With 435 seats still in the House of Representatives and 12 more seats in the Senate, the new electoral college total is 550, with 276 needed to win.
When the votes are finally counted (Canada finishes counting before 11 PM on election night), Joe Biden sweeps the six new Canadian states, along with the other states he won in the actual 2020 election. That gives him a big margin over Donald Trump, with 334 electoral college votes to just 216.
But would Canada’s votes make the Democrats unassailable? Not exactly.
In this hypothetical scenario, Trump would have no chance of winning in Canada. His one visit to Quebec went horribly.
But he wouldn’t need to compete in Canada. Winning Georgia, Arizona, Wisconsin, Pennsylvania, Nevada and Michigan, in addition to the states he actually won, would have been enough. Of these, Michigan was the state the Democrats won most comfortably in 2020, but it was just by a margin of 2.8 percentage points. The map Trump would have needed, even with Canada added to it, would have been nearly identical to the map he had in his 2016 victory over Hilary Clinton. The only big difference being an extra win in Nevada.
Here’s what that map would have looked like.
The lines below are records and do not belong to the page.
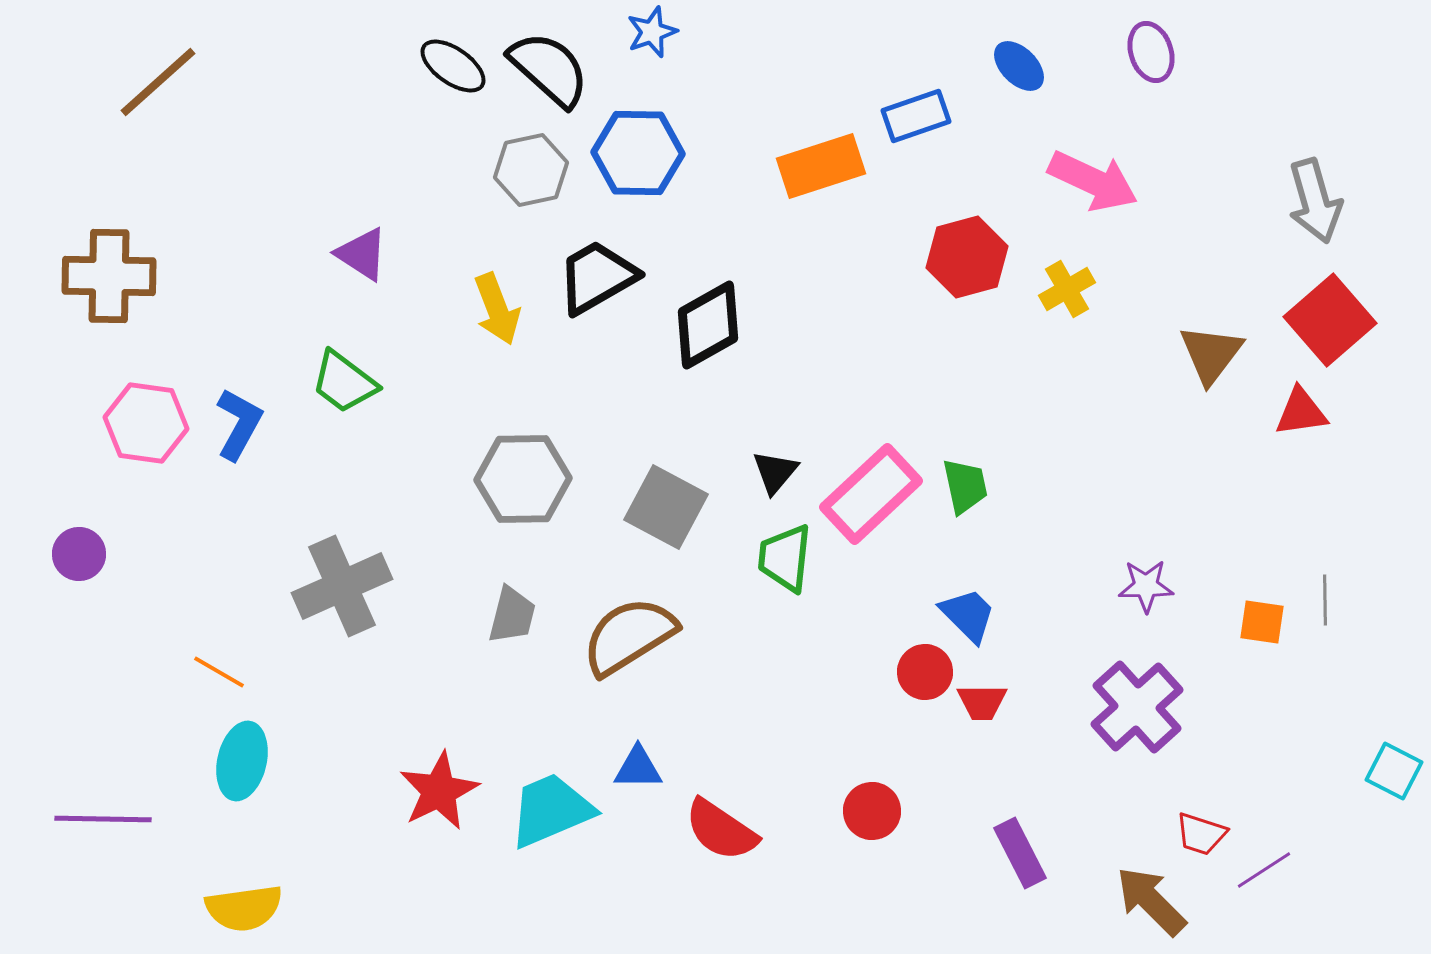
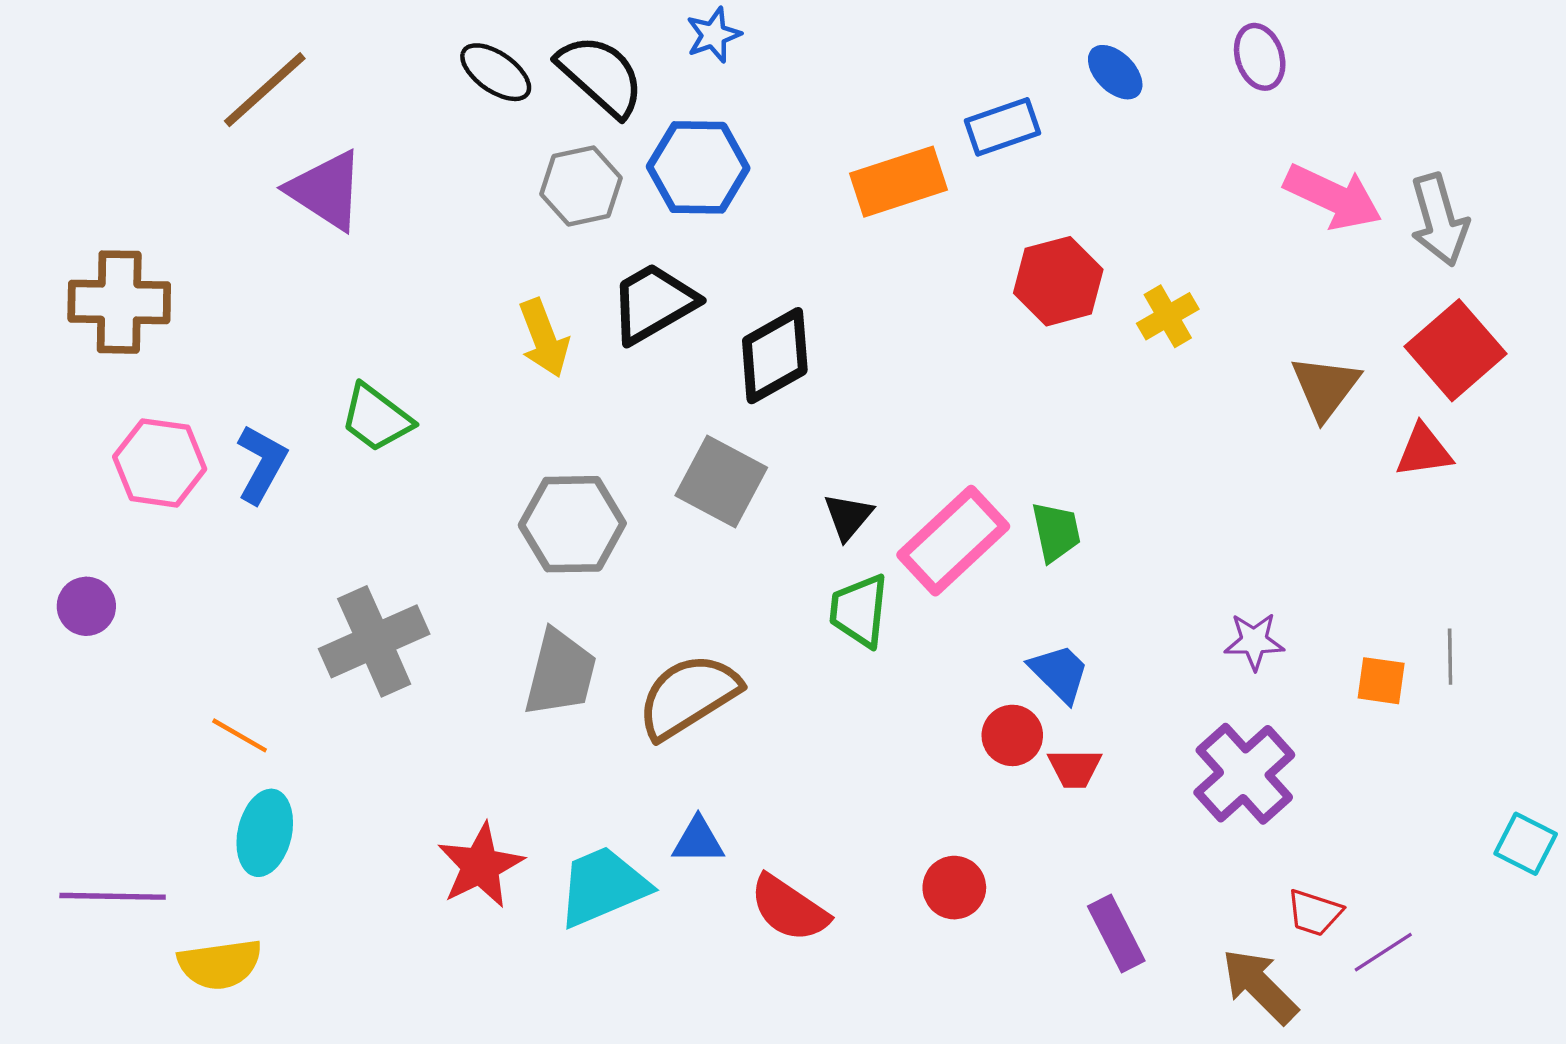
brown line: (158, 82) -> (265, 90), moved
pink arrow: (1093, 181) -> (1333, 197), moved
purple triangle: (362, 254) -> (326, 190), moved, size x1.4
gray square: (666, 507) -> (721, 482), moved
gray trapezoid: (512, 615) -> (560, 673), size x1.4
yellow semicircle: (244, 908) -> (220, 964), moved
Not an unimaginable scenario:
Of course, this is all just for fun. In the never-going-to-happen world where Canada joins the United States, party behaviour would change in ways we can’t predict. But there are two takeaways from this what-if that does tell us a few things about Canadian and American politics today.
Firstly, it reminds us how different our politics are to those of the United States. The left-right spectrum, if that measure still has value, is much further to the left north of the border than south of it. Not that this comes as a surprise, but the Léger poll helps us quantify it.
Still, we have some polarization, too. The poll shows that Conservatives would favour the Republicans over the Democrats by a margin of 34% to 25%, contrary to past polls in the Trump era which usually showed the Democrats winning among Conservatives. A majority of Liberals, New Democrats and Bloc voters would support the Democrats, with less than a tenth of them backing the Republicans, while PPC voters would favour the Republicans by a margin of 42% to 2%.
Secondly, the American political landscape is evenly split — again, not a surprise but this exercise illustrates just how split it is. Even the addition of six heavily-Democratic states, two of which would rank in the Top 15 in population, would not change the electoral math much.
The outcome of an American election, even a greatly expanded North American election, would still depend on the same battleground states.
I love these hypotheticals, dating back to the PC/Alliance ones you did on 308. There's lots of others you could do for both sides of the border, so I hope this isn't the last one!
THANK YOU. This is what I always thought!